Electricals giant Dixons Carphone is expected to deliver another commendable set of results when it updates the market next week.
Despite the fourth-quarter figures likely being negatively skewed by the later launch of Samsung’s newest Galaxy smartphone this year, the retailer is anticipated to demonstrate continued sales growth.
But Dixons Carphone’s good fortunes don’t stem from favourable conditions in the electricals sector.
In fact, there’s talk of a slowdown in big-ticket electrical purchases, as the slumped pound pushes up prices and hampers demand, and uncertainty in the run-up to the general election delays discretionary spending.
The mere mention of “more uncertain times ahead” by chief executive Seb James unnerved investors last year, causing Dixons Carphone’s share price to dip even after it reported a 19% surge in pre-tax profits at its half-year.
Still, Dixons Carphone has consistently proven to be more resilient than the market anticipates.
From an analyst’s perspective, what gives Dixons Carphone its spark is its services proposition.
And, having now completed the roll-out of its three-in-one superstores, which bring Currys, PC World and Carphone Warehouse under one roof, the business is in a strong position to flaunt these services.
As the ambitious James himself said, it is leveraging such “unique assets” that will allow the retailer to make Amazon – its deadliest rival – ”redundant”.
“Whereas a proliferation of firms have cashed in on offering web optimisation services, HoneyBee is aimed at supporting person-to-person retail sales, either in-store or over the phone”
Following a successful trial in Leeds at the start of this year, James has ordered the installation of in-store KnowHow clinics across the estate. The business can build customer loyalty by offering same-day iPhone repairs, for example, and ensuring people’s tech and appliances remain fully functioning.
It has also garnered favour by ramping up its business services offer and showcasing the benefits of its HoneyBee software.

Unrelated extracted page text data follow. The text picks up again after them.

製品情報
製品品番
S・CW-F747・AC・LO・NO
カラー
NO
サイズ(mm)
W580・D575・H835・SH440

Whereas a proliferation of firms have cashed in on offering web-optimisation services, HoneyBee is aimed at supporting person-to-person retail sales, either in-store or over the phone.
During turbulent times and in the face of stiff competition, these revenue streams are the sort of innovations – alongside its bespoke financing services and own phone network – that lengthen Dixons Carphone’s lifeline with the customer and its ability to grow market share.

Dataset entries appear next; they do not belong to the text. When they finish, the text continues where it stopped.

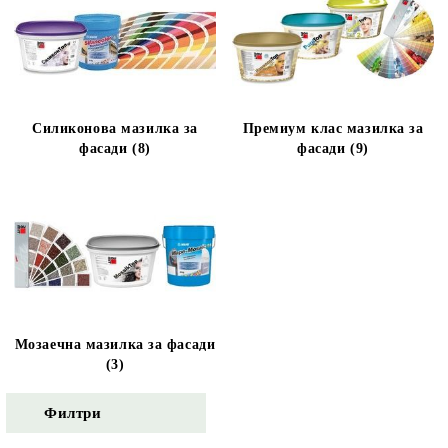
Силиконова мазилка за
Премиум клас мазилка за
фасади (8)
фасади (9)
Мозаечна мазилка за фасади
(3)
Филтри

But the retailer is not immune to today’s challenging trading environment.
The bigger picture
Like most retailers, Dixons Carphone’s margins have been made vulnerable by higher sourcing costs. James himself admitted that the price of goods in certain categories, such as Apple products, have already increased.
It was also buffeted by the “patchy” availability of some higher-margin mobile handsets over Christmas.
“For the self-confessed big-picture thinker, each service and add-on brings James another step closer to launching his proposed pay-monthly membership model, inspired by the burgeoning sharing economy”
However, confidence is currency. And confidence is something James carries in spades.
While Dixons Carphone’s services will prove a valuable crutch during the inevitably testing years to come, as the UK negotiates the terms of its exit from the EU, James has his eye on a bigger prize.
For the self-confessed big-picture thinker, each service and add-on brings James another step closer to launching his proposed pay-monthly membership model, inspired by the burgeoning sharing economy.
Solid fourth-quarter sales, in line with City predictions, should give bricks-and-mortar sceptics another reason to believe that the electricals boss is capable of – as he terms it – “revolutionising retail as we know it”.